(Page-level text extractions)
::::::::::
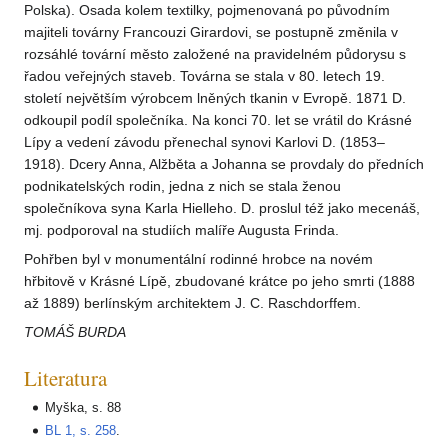
Polska). Osada kolem textilky, pojmenovaná po původním
majiteli továrny Francouzi Girardovi, se postupně změnila v
rozsáhlé tovární město založené na pravidelném půdorysu s
řadou veřejných staveb. Továrna se stala v 80. letech 19.
století největším výrobcem lněných tkanin v Evropě. 1871 D.
odkoupil podíl společníka. Na konci 70. let se vrátil do Krásné
Lípy a vedení závodu přenechal synovi Karlovi D. (1853–
1918). Dcery Anna, Alžběta a Johanna se provdaly do předních
podnikatelských rodin, jedna z nich se stala ženou
společníkova syna Karla Hielleho. D. proslul též jako mecenáš,
mj. podporoval na studiích malíře Augusta Frinda.
Pohřben byl v monumentální rodinné hrobce na novém
hřbitově v Krásné Lípě, zbudované krátce po jeho smrti (1888
až 1889) berlínským architektem J. C. Raschdorffem.
TOMÁŠ BURDA
Literatura
Myška, s. 88
BL 1, s. 258
.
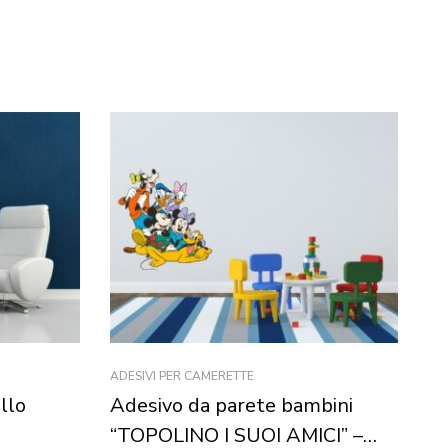
ADESIVI PER CAMERETTE
FO
llo
Adesivo da parete bambini
Ad
“TOPOLINO I SUOI AMICI” –
a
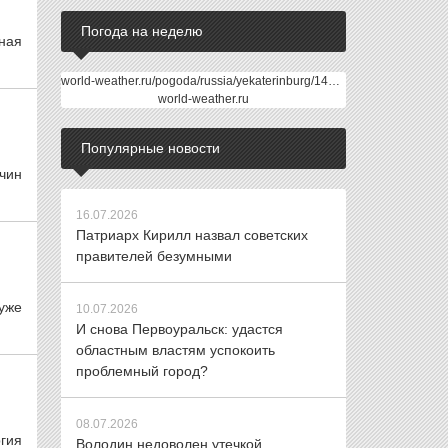
Погода на неделю
ная
world-weather.ru/pogoda/russia/yekaterinburg/14days/
world-weather.ru
Популярные новости
чин
16.07.2026
Патриарх Кирилл назвал советских
правителей безумными
уже
10.07.2026
И снова Первоуральск: удастся
областным властям успокоить
проблемный город?
08.07.2026
гия
Володин недоволен утечкой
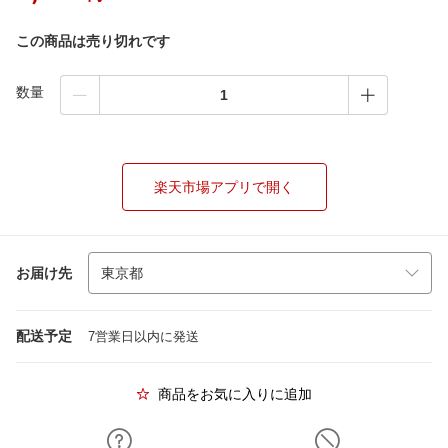
この商品は売り切れです
数量
楽天市場アプリで開く
お届け先
配送予定
7営業日以内に発送
商品をお気に入りに追加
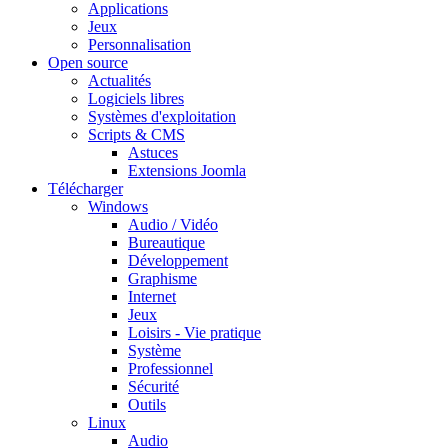
Applications
Jeux
Personnalisation
Open source
Actualités
Logiciels libres
Systèmes d'exploitation
Scripts & CMS
Astuces
Extensions Joomla
Télécharger
Windows
Audio / Vidéo
Bureautique
Développement
Graphisme
Internet
Jeux
Loisirs - Vie pratique
Système
Professionnel
Sécurité
Outils
Linux
Audio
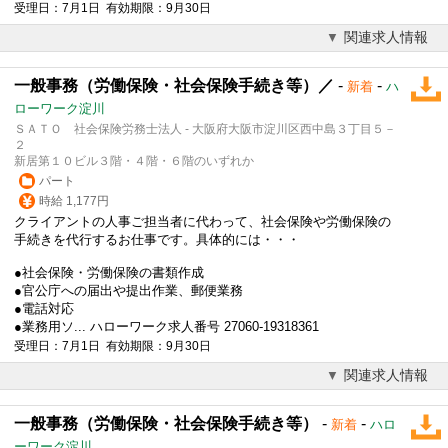
受理日：7月1日 有効期限：9月30日
関連求人情報
一般事務（労働保険・社会保険手続き等）／
-
-
新着
ハ
ローワーク淀川
ＳＡＴＯ 社会保険労務士法人 - 大阪府大阪市淀川区西中島３丁目５－
２
新居第１０ビル３階・４階・６階のいずれか
パート
時給 1,177円
クライアントの人事ご担当者に代わって、社会保険や労働保険の
手続きを代行するお仕事です。具体的には・・・
●社会保険・労働保険の書類作成
●官公庁への届出や提出作業、郵便業務
●電話対応
●業務用ソ... ハローワーク求人番号 27060-19318361
受理日：7月1日 有効期限：9月30日
関連求人情報
一般事務（労働保険・社会保険手続き等）
-
-
新着
ハロ
ーワーク淀川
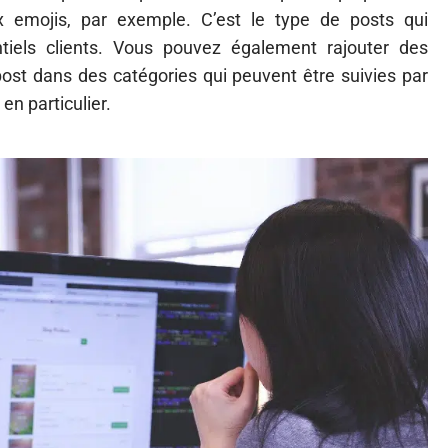
x emojis, par exemple. C’est le type de posts qui
entiels clients. Vous pouvez également rajouter des
ost dans des catégories qui peuvent être suivies par
en particulier.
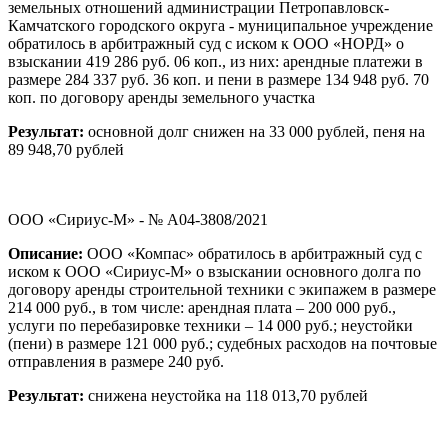
земельных отношений администрации Петропавловск-
Камчатского городского округа - муниципальное учреждение
обратилось в арбитражный суд с иском к ООО «НОРД» о
взыскании 419 286 руб. 06 коп., из них: арендные платежи в
размере 284 337 руб. 36 коп. и пени в размере 134 948 руб. 70
коп. по договору аренды земельного участка
Результат:
основной долг снижен на 33 000 рублей, пеня на
89 948,70 рублей
ООО «Сириус-М» - № А04-3808/2021
Описание:
ООО «Компас» обратилось в арбитражный суд с
иском к ООО «Сириус-М» о взыскании основного долга по
договору аренды строительной техники с экипажем в размере
214 000 руб., в том числе: арендная плата – 200 000 руб.,
услуги по перебазировке техники – 14 000 руб.; неустойки
(пени) в размере 121 000 руб.; судебных расходов на почтовые
отправления в размере 240 руб.
Результат:
снижена неустойка на 118 013,70 рублей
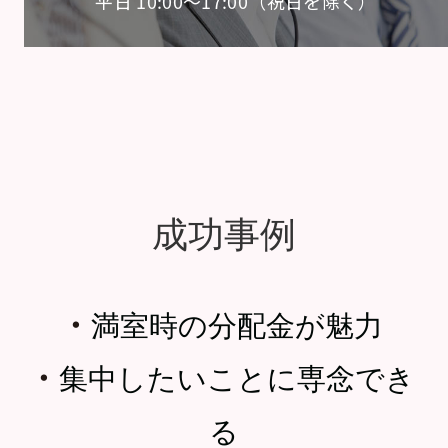
平日 10:00〜17:00（祝日を除く）
成功事例
・
満室時の分配金が魅力
・
集中したいことに専念でき
る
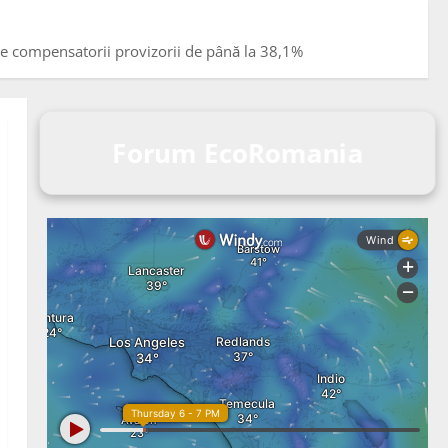
xe compensatorii provizorii de până la 38,1%
Forum EcoRomania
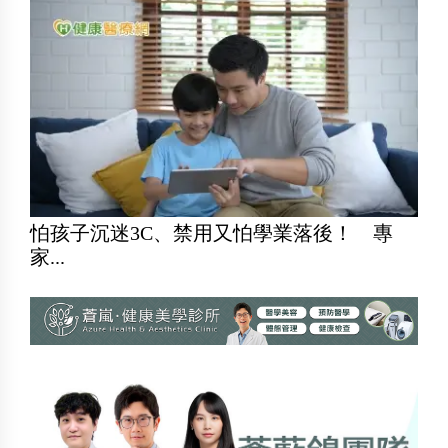
怕孩子沉迷3C、禁用又怕學業落後！ 專
家...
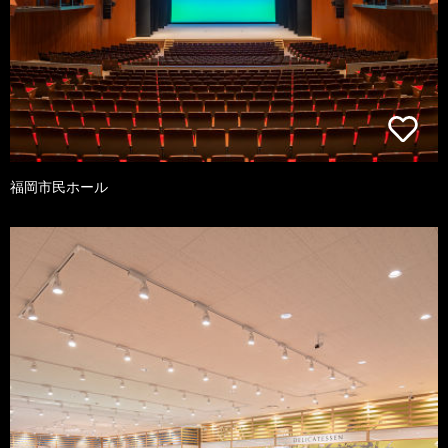
福岡市民ホール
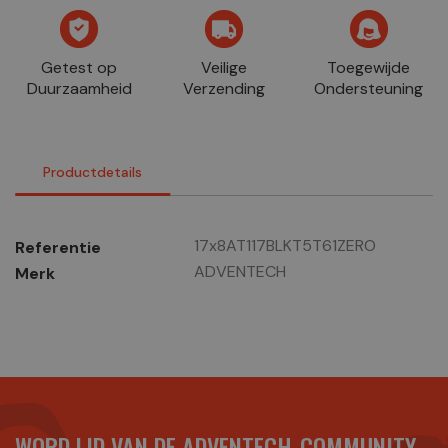
Getest op
Veilige
Toegewijde
Duurzaamheid
Verzending
Ondersteuning
Productdetails
17x8AT117BLKT5T61ZERO
Referentie
ADVENTECH
Merk
WORD LID VAN DE ADVENTECH-COMMUNITY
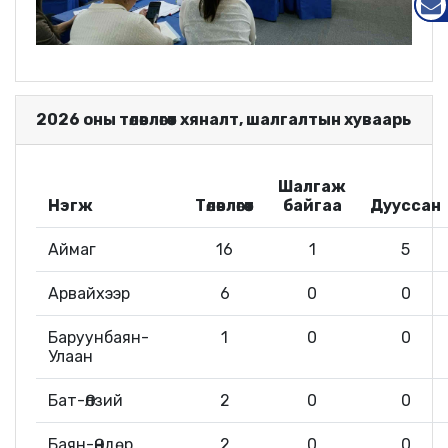
MAIL
2026 оны төлөвлөгөөт хяналт, шалгалтын хуваарь
Шалгаж
Нэгж
Төлөвлөгөөт
байгаа
Дууссан
Аймаг
16
1
5
Арвайхээр
6
0
0
Баруунбаян-
1
0
0
Улаан
Бат-Өлзий
2
0
0
Баян-Өндөр
2
0
0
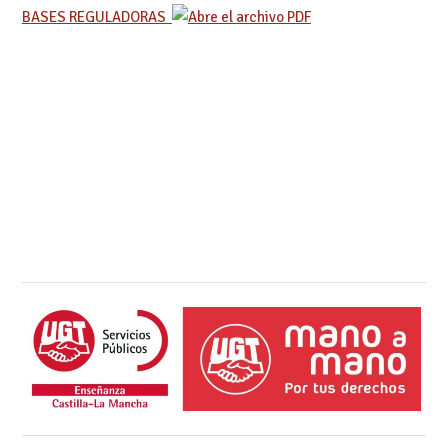
BASES REGULADORAS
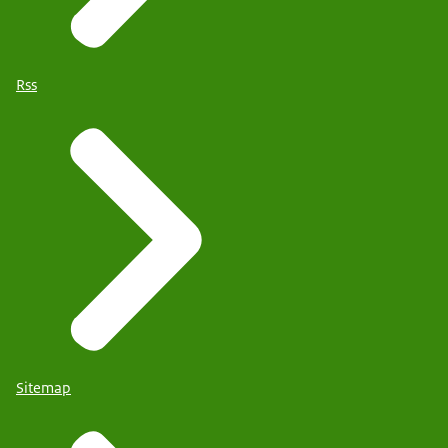
Rss
Sitemap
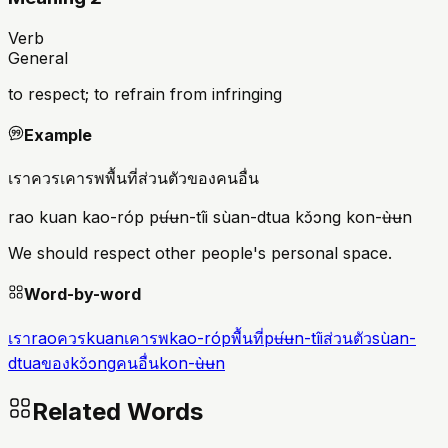
Verb
General
to respect; to refrain from infringing
Example
เราควรเคารพพื้นที่ส่วนตัวของคนอื่น
rao kuan kao-róp pʉ́ʉn-tîi sùan-dtua kɔ̌ɔng kon-ʉ̀ʉn
We should respect other people's personal space.
Word-by-word
เรา
rao
ควร
kuan
เคารพ
kao-róp
พื้นที่
pʉ́ʉn-tîi
ส่วนตัว
sùan-
dtua
ของ
kɔ̌ɔng
คนอื่น
kon-ʉ̀ʉn
Related Words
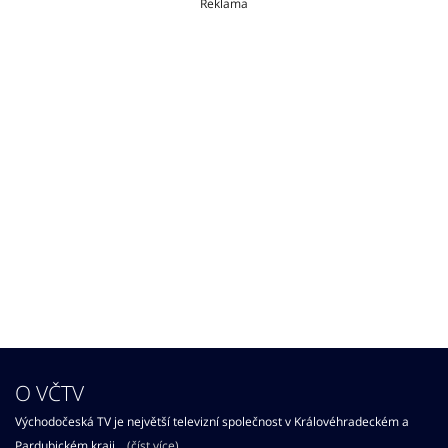
Reklama
O VČTV
Východočeská TV je největší televizní společnost v Královéhradeckém a
Pardubickém kraji...
(číst více)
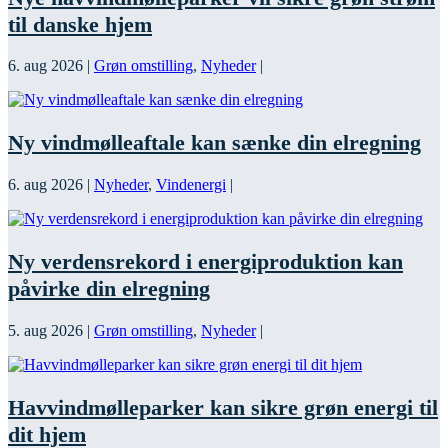
til danske hjem
6. aug 2026
|
Grøn omstilling
,
Nyheder
|
Ny vindmølleaftale kan sænke din elregning
6. aug 2026
|
Nyheder
,
Vindenergi
|
Ny verdensrekord i energiproduktion kan
påvirke din elregning
5. aug 2026
|
Grøn omstilling
,
Nyheder
|
Havvindmølleparker kan sikre grøn energi til
dit hjem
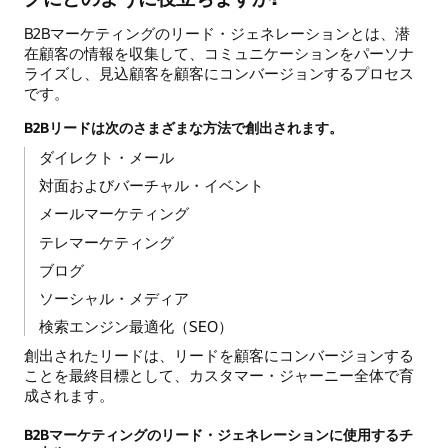
B2Bマーケティングのリード・ジェネレーションとは、潜
在顧客の情報を収集して、コミュニケーションをパーソナ
ライズし、見込顧客を顧客にコンバージョンするプロセス
です。
B2Bリードは次のさまざまな方法で創出されます。
ダイレクト・メール
対面およびバーチャル・イベント
メールマーケティング
テレマーケティング
ブログ
ソーシャル・メディア
検索エンジン最適化（SEO）
創出されたリードは、リードを顧客にコンバージョンする
ことを最終目標として、カスタマー・ジャーニー全体で育
成されます。
B2Bマーケティングのリード・ジェネレーションに使用するチ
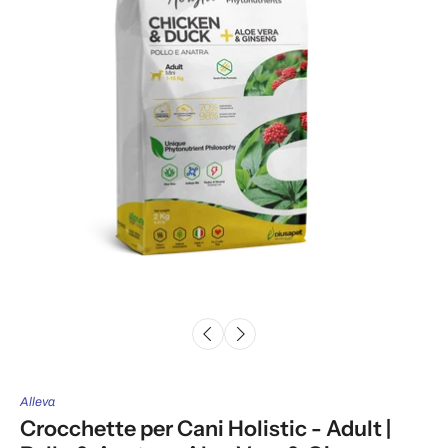
Alleva
Crocchette per Cani Holistic - Adult |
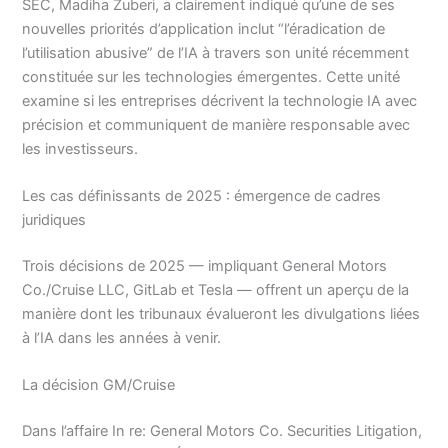
SEC, Madiha Zuberi, a clairement indiqué qu’une de ses
nouvelles priorités d’application inclut “l’éradication de
l’utilisation abusive” de l’IA à travers son unité récemment
constituée sur les technologies émergentes. Cette unité
examine si les entreprises décrivent la technologie IA avec
précision et communiquent de manière responsable avec
les investisseurs.
Les cas définissants de 2025 : émergence de cadres
juridiques
Trois décisions de 2025 — impliquant General Motors
Co./Cruise LLC, GitLab et Tesla — offrent un aperçu de la
manière dont les tribunaux évalueront les divulgations liées
à l’IA dans les années à venir.
La décision GM/Cruise
Dans l’affaire In re: General Motors Co. Securities Litigation,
::::::::::
TASK DETAILS:
Please restate the data word for word, leaving out any picture it holds.

COMPLETED EXERCISE:
Polska). Osada kolem textilky, pojmenovaná po původním
majiteli továrny Francouzi Girardovi, se postupně změnila v
rozsáhlé tovární město založené na pravidelném půdorysu s
řadou veřejných staveb. Továrna se stala v 80. letech 19.
století největším výrobcem lněných tkanin v Evropě. 1871 D.
odkoupil podíl společníka. Na konci 70. let se vrátil do Krásné
Lípy a vedení závodu přenechal synovi Karlovi D. (1853–
1918). Dcery Anna, Alžběta a Johanna se provdaly do předních
podnikatelských rodin, jedna z nich se stala ženou
společníkova syna Karla Hielleho. D. proslul též jako mecenáš,
mj. podporoval na studiích malíře Augusta Frinda.
Pohřben byl v monumentální rodinné hrobce na novém
hřbitově v Krásné Lípě, zbudované krátce po jeho smrti (1888
až 1889) berlínským architektem J. C. Raschdorffem.
TOMÁŠ BURDA
Literatura
Myška, s. 88
BL 1, s. 258
.
ADESIVI PER CAMERETTE
FO
llo
Adesivo da parete bambini
Ad
“TOPOLINO I SUOI AMICI” –
a
Погода на неделю
ная
world-weather.ru/pogoda/russia/yekaterinburg/14days/
world-weather.ru
Популярные новости
чин
16.07.2026
Патриарх Кирилл назвал советских
правителей безумными
уже
10.07.2026
И снова Первоуральск: удастся
областным властям успокоить
проблемный город?
08.07.2026
гия
Володин недоволен утечкой
この商品は売り切れです
数量
楽天市場アプリで開く
お届け先
配送予定
7営業日以内に発送
商品をお気に入りに追加
Applications
Jeux
Personnalisation
Open source
Actualités
Logiciels libres
Systèmes d'exploitation
Scripts & CMS
Astuces
Extensions Joomla
Télécharger
Windows
Audio / Vidéo
Bureautique
Développement
Graphisme
Internet
Jeux
Loisirs - Vie pratique
Système
Professionnel
Sécurité
Outils
Linux
Audio
受理日：7月1日 有効期限：9月30日
関連求人情報
一般事務（労働保険・社会保険手続き等）／
-
-
新着
ハ
ローワーク淀川
ＳＡＴＯ 社会保険労務士法人 - 大阪府大阪市淀川区西中島３丁目５－
２
新居第１０ビル３階・４階・６階のいずれか
パート
時給 1,177円
クライアントの人事ご担当者に代わって、社会保険や労働保険の
手続きを代行するお仕事です。具体的には・・・
●社会保険・労働保険の書類作成
●官公庁への届出や提出作業、郵便業務
●電話対応
●業務用ソ... ハローワーク求人番号 27060-19318361
受理日：7月1日 有効期限：9月30日
関連求人情報
一般事務（労働保険・社会保険手続き等）
-
-
新着
ハロ
ーワーク淀川
x emojis, par exemple. C’est le type de posts qui
entiels clients. Vous pouvez également rajouter des
ost dans des catégories qui peuvent être suivies par
en particulier.
земельных отношений администрации Петропавловск-
Камчатского городского округа - муниципальное учреждение
обратилось в арбитражный суд с иском к ООО «НОРД» о
взыскании 419 286 руб. 06 коп., из них: арендные платежи в
размере 284 337 руб. 36 коп. и пени в размере 134 948 руб. 70
коп. по договору аренды земельного участка
Результат:
основной долг снижен на 33 000 рублей, пеня на
89 948,70 рублей
ООО «Сириус-М» - № А04-3808/2021
Описание:
ООО «Компас» обратилось в арбитражный суд с
иском к ООО «Сириус-М» о взыскании основного долга по
договору аренды строительной техники с экипажем в размере
214 000 руб., в том числе: арендная плата – 200 000 руб.,
услуги по перебазировке техники – 14 000 руб.; неустойки
(пени) в размере 121 000 руб.; судебных расходов на почтовые
отправления в размере 240 руб.
Результат:
снижена неустойка на 118 013,70 рублей
平日 10:00〜17:00（祝日を除く）
成功事例
・
満室時の分配金が魅力
・
集中したいことに専念でき
る
xe compensatorii provizorii de până la 38,1%
Forum EcoRomania
怕孩子沉迷3C、禁用又怕學業落後！ 專
家...
福岡市民ホール
Getest op
Veilige
Toegewijde
Duurzaamheid
Verzending
Ondersteuning
Productdetails
17x8AT117BLKT5T61ZERO
Referentie
ADVENTECH
Merk
WORD LID VAN DE ADVENTECH-COMMUNITY
MAIL
2026 оны төлөвлөгөөт хяналт, шалгалтын хуваарь
Шалгаж
Нэгж
Төлөвлөгөөт
байгаа
Дууссан
Аймаг
16
1
5
Арвайхээр
6
0
0
Баруунбаян-
1
0
0
Улаан
Бат-Өлзий
2
0
0
Баян-Өндөр
2
0
0
BASES REGULADORAS
Rss
Sitemap
Verb
General
to respect; to refrain from infringing
Example
เราควรเคารพพื้นที่ส่วนตัวของคนอื่น
rao kuan kao-róp pʉ́ʉn-tîi sùan-dtua kɔ̌ɔng kon-ʉ̀ʉn
We should respect other people's personal space.
Word-by-word
เรา
rao
ควร
kuan
เคารพ
kao-róp
พื้นที่
pʉ́ʉn-tîi
ส่วนตัว
sùan-
dtua
ของ
kɔ̌ɔng
คนอื่น
kon-ʉ̀ʉn
Related Words
Reklama
O VČTV
Východočeská TV je největší televizní společnost v Královéhradeckém a
Pardubickém kraji...
(číst více)
til danske hjem
6. aug 2026
|
Grøn omstilling
,
Nyheder
|
Ny vindmølleaftale kan sænke din elregning
6. aug 2026
|
Nyheder
,
Vindenergi
|
Ny verdensrekord i energiproduktion kan
påvirke din elregning
5. aug 2026
|
Grøn omstilling
,
Nyheder
|
Havvindmølleparker kan sikre grøn energi til
dit hjem
B2Bマーケティングのリード・ジェネレーションとは、潜
在顧客の情報を収集して、コミュニケーションをパーソナ
ライズし、見込顧客を顧客にコンバージョンするプロセス
です。
B2Bリードは次のさまざまな方法で創出されます。
ダイレクト・メール
対面およびバーチャル・イベント
メールマーケティング
テレマーケティング
ブログ
ソーシャル・メディア
検索エンジン最適化（SEO）
創出されたリードは、リードを顧客にコンバージョンする
ことを最終目標として、カスタマー・ジャーニー全体で育
成されます。
B2Bマーケティングのリード・ジェネレーションに使用するチ
Alleva
Crocchette per Cani Holistic - Adult |
SEC, Madiha Zuberi, a clairement indiqué qu’une de ses
nouvelles priorités d’application inclut “l’éradication de
l’utilisation abusive” de l’IA à travers son unité récemment
constituée sur les technologies émergentes. Cette unité
examine si les entreprises décrivent la technologie IA avec
précision et communiquent de manière responsable avec
les investisseurs.
Les cas définissants de 2025 : émergence de cadres
juridiques
Trois décisions de 2025 — impliquant General Motors
Co./Cruise LLC, GitLab et Tesla — offrent un aperçu de la
manière dont les tribunaux évalueront les divulgations liées
à l’IA dans les années à venir.
La décision GM/Cruise
Dans l’affaire In re: General Motors Co. Securities Litigation,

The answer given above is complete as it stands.